Problem statement
Without the pictures, can you quote each line below exactly?

Material for this exercise
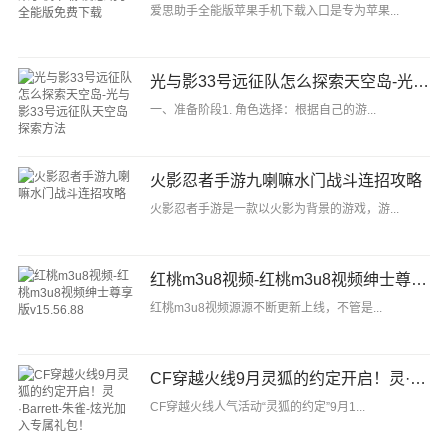
爱思助手全能版苹果手机下载入口是专为苹果...
光与影33号远征队怎么探索天空岛-光与影33号远征队天空岛探索方法
一、准备阶段1. 角色选择：根据自己的游...
火影忍者手游九喇嘛水门战斗连招攻略
火影忍者手游是一款以火影为背景的游戏，游...
红桃m3u8视频-红桃m3u8视频绅士尊享版v15.56.88
红桃m3u8视频源源不断更新上线，不管是...
CF穿越火线9月灵狐的约定开启！灵·Barrett-朱雀-炫光加入专属礼包！
CF穿越火线人气活动“灵狐的约定”9月1...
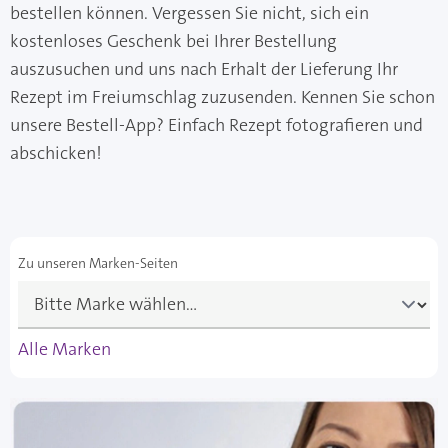
bestellen können. Vergessen Sie nicht, sich ein
kostenloses Geschenk bei Ihrer Bestellung
auszusuchen und uns nach Erhalt der Lieferung Ihr
Rezept im Freiumschlag zuzusenden. Kennen Sie schon
unsere Bestell-App? Einfach Rezept fotografieren und
abschicken!
Zu unseren Marken-Seiten
Alle Marken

Response
爱思助手全能版苹果手机下载入口是专为苹果...
光与影33号远征队怎么探索天空岛-光与影33号远征队天空岛探索方法
一、准备阶段1. 角色选择：根据自己的游...
火影忍者手游九喇嘛水门战斗连招攻略
火影忍者手游是一款以火影为背景的游戏，游...
红桃m3u8视频-红桃m3u8视频绅士尊享版v15.56.88
红桃m3u8视频源源不断更新上线，不管是...
CF穿越火线9月灵狐的约定开启！灵·Barrett-朱雀-炫光加入专属礼包！
CF穿越火线人气活动“灵狐的约定”9月1...
bestellen können. Vergessen Sie nicht, sich ein
kostenloses Geschenk bei Ihrer Bestellung
auszusuchen und uns nach Erhalt der Lieferung Ihr
Rezept im Freiumschlag zuzusenden. Kennen Sie schon
unsere Bestell-App? Einfach Rezept fotografieren und
abschicken!
Zu unseren Marken-Seiten
Alle Marken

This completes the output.